## Assignment
Would you copy every line of the listing below that includes the word "Лабораторная"?

========

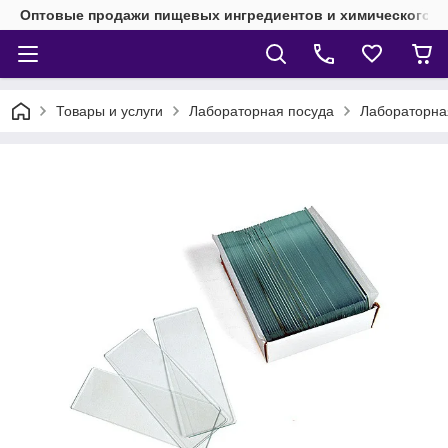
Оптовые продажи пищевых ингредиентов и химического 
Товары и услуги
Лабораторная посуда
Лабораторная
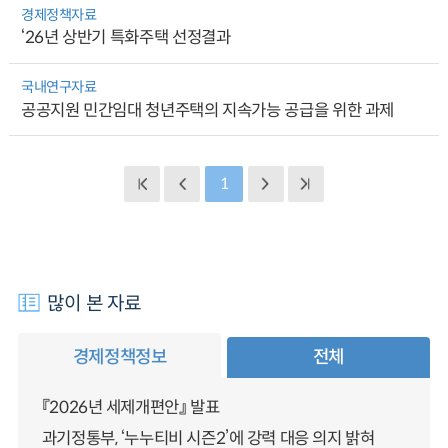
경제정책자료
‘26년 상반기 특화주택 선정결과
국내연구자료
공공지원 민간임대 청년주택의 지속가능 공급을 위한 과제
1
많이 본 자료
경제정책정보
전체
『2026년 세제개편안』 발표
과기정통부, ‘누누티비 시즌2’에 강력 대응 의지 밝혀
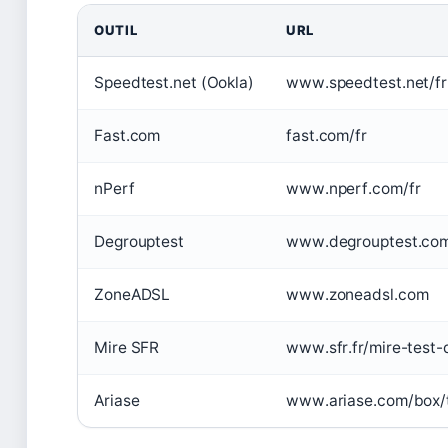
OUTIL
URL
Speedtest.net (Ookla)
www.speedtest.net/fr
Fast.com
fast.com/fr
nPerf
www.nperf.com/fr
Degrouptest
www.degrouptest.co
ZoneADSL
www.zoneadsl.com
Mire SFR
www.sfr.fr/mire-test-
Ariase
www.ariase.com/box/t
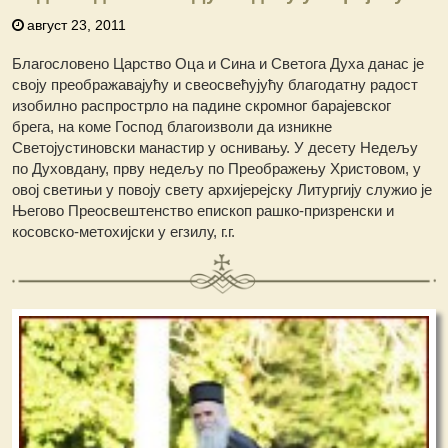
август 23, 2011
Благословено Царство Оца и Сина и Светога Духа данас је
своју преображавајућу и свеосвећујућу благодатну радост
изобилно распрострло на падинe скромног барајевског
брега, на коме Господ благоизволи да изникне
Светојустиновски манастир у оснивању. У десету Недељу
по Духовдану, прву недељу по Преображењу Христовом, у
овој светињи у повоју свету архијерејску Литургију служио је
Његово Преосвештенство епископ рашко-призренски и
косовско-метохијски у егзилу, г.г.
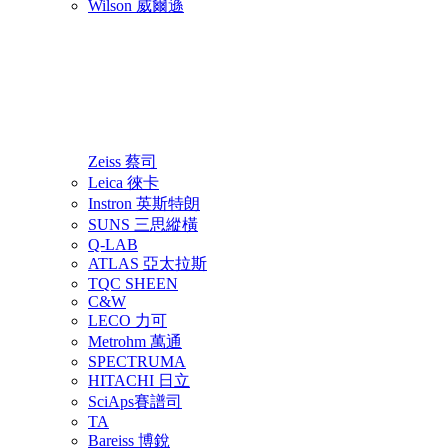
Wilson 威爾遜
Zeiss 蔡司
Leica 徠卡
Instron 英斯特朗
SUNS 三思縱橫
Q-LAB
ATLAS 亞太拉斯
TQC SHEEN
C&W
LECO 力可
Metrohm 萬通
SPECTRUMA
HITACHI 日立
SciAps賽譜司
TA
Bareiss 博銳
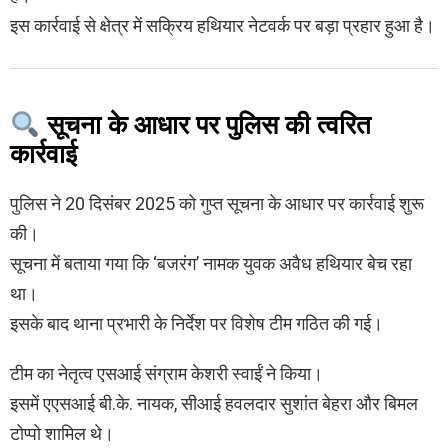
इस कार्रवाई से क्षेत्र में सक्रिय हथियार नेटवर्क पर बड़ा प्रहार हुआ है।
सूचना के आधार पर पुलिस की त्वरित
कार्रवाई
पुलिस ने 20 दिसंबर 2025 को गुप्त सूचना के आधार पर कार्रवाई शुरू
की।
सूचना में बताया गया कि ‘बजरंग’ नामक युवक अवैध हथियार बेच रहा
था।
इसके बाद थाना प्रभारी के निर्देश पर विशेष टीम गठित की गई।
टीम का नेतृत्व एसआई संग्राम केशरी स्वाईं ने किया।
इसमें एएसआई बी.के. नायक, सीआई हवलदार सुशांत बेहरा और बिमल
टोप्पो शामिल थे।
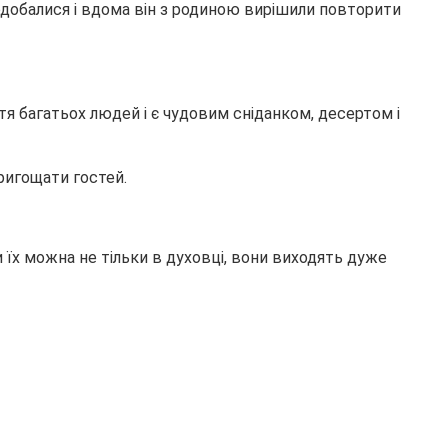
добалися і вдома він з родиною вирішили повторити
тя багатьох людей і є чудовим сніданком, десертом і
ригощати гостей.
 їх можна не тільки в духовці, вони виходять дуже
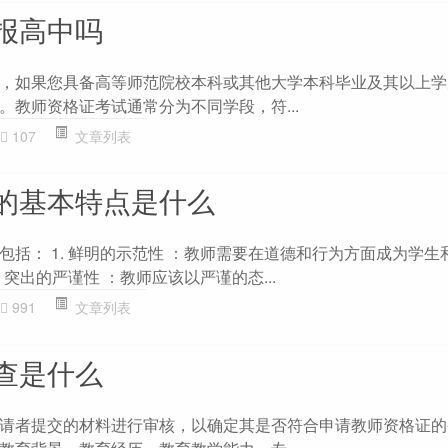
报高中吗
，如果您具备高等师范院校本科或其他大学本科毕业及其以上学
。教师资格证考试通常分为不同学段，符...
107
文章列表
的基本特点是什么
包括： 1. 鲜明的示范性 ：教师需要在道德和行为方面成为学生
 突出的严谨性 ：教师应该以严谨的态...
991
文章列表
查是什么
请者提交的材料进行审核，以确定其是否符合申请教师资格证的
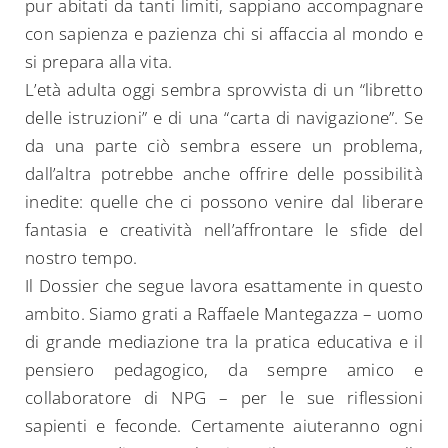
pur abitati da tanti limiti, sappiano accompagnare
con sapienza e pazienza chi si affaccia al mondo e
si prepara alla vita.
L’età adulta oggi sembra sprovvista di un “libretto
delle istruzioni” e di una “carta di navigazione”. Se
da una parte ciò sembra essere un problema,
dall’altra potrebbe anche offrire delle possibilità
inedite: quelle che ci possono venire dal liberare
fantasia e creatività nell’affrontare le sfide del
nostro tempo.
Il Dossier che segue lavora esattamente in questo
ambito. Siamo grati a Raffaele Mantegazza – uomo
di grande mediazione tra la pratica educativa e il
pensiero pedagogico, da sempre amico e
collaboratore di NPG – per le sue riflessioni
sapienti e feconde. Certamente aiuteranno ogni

========

## Reply
Лабораторная посуда
Лабораторная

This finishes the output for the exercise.